Seattle's fee is unusual in that it also covers paper bags, which the city determined are worse for the environment than plastic. Targeting only plastic bags, the city said, would push people to use paper, resulting in greater greenhouse gases.
The industry has latched on to that point in fighting ordinances elsewhere. Most measures have targeted only plastic bags, nearly 88 billion of which were sold in the U.S. in 2003, according to the latest figures from the International Trade Commission.
Plastic bag supporters say paper bags are more costly, take more energy and water to make, and release methane — a greenhouse gas — when they decompose. But plastic bags are recycled at a lower rate than paper sacks, according to the Environmental Protection Agency, and they take hundreds of years to break down in landfills.
About two-thirds of the 360 million paper and plastic bags Seattleites use each year end up in the garbage, according to Seattle Public Utilities, even though the city accepts plastic bags in its curbside recycling program. Many places don't because the bags get tangled in recycling equipment.
Seattle officials say a fee would encourage more reusable bags, but Adam Parmer, a spokesman for Coalition to Stop the Bag Tax, said it's the wrong approach to changing behavior. He and the plastic industry support increased recycling.
Two groups representing independent and chain supermarkets say they're neutral and want voters to decide.
If the measure passes, Hanh Nguyen, 49, a Seattle social worker, says she would bring her own bags to avoid the fee. But she dislikes the charge, saying she already pays enough for other things like gasoline and food.
"I understand that it's supposed to help the environment, but still," she said.
Maggie Cambridge brought three reusable bags to Safeway recently but needed six more to carry her groceries home. It would cost her $1.20 under the ordinance, she said, "a hardship" on her fixed income.
"Everybody needs to be responsible, but charging isn't the way," said Cambridge, who is retired and plans to vote against the measure.
A telephone poll conducted last week by a research center at the University of Washington found 41 percent of 600 likely voters supported the measure. The poll had a margin of sampling error of plus or minus 4 percentage points.
Under the Seattle ordinance, small stores would keep the entire 20-cent fee. Stores with gross sales of more than $1 million a year keep 5 cents, and the rest goes to city recycling and environmental education programs.
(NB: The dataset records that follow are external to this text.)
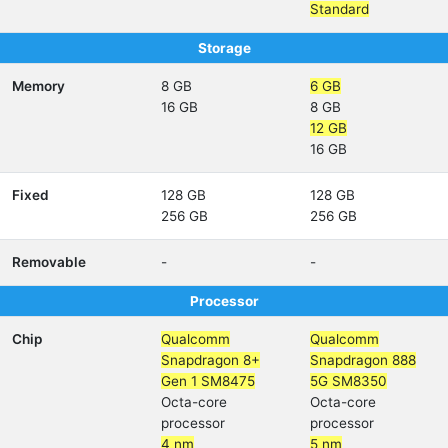
Standard
Storage
Memory
8 GB
6 GB
16 GB
8 GB
12 GB
16 GB
Fixed
128 GB
128 GB
256 GB
256 GB
Removable
-
-
Processor
Chip
Qualcomm
Qualcomm
Snapdragon 8+
Snapdragon 888
Gen 1 SM8475
5G SM8350
Octa-core
Octa-core
processor
processor
4 nm
5 nm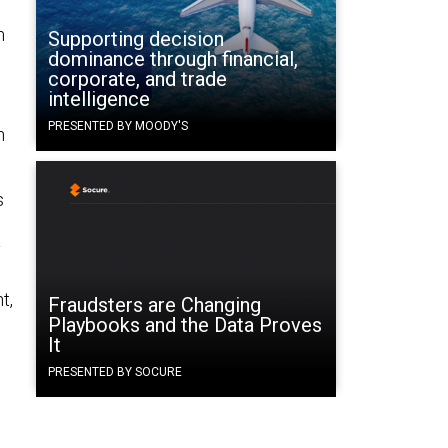
m
Supporting decision
dominance through financial,
corporate, and trade
intelligence
PRESENTED BY MOODY'S
n
s
y
t,
Fraudsters are Changing
Playbooks and the Data Proves
It
PRESENTED BY SOCURE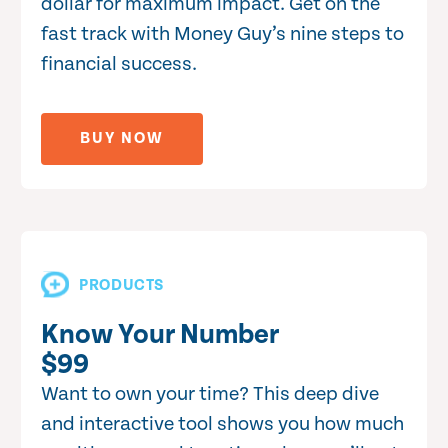
dollar for maximum impact. Get on the
fast track with Money Guy’s nine steps to
financial success.
BUY NOW
PRODUCTS
Know Your Number
$99
Want to own your time? This deep dive
and interactive tool shows you how much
"It's only 20 cents," said Nic Johnston, 24, a Seattle waiter who prefers reusable bags for their durability and convenience in toting other things, like his gym clothes. "It's going to stop people from using too many bags. I'm sure the fee will encourage me to bring my own."
Supporters point to success in Ireland, where a 15-euro-cent (21-U.S.-cent) bag tax in 2002 cut the use of disposable bags by 90 percent. That tax went up to 22 euro cents in 2007 after bag use crept up.
In San Francisco, the first U.S. city to ban plastic bags, officials say all 140 grocery and convenience stores are complying with the 2007 ordinance, saving about 100 million bags a year.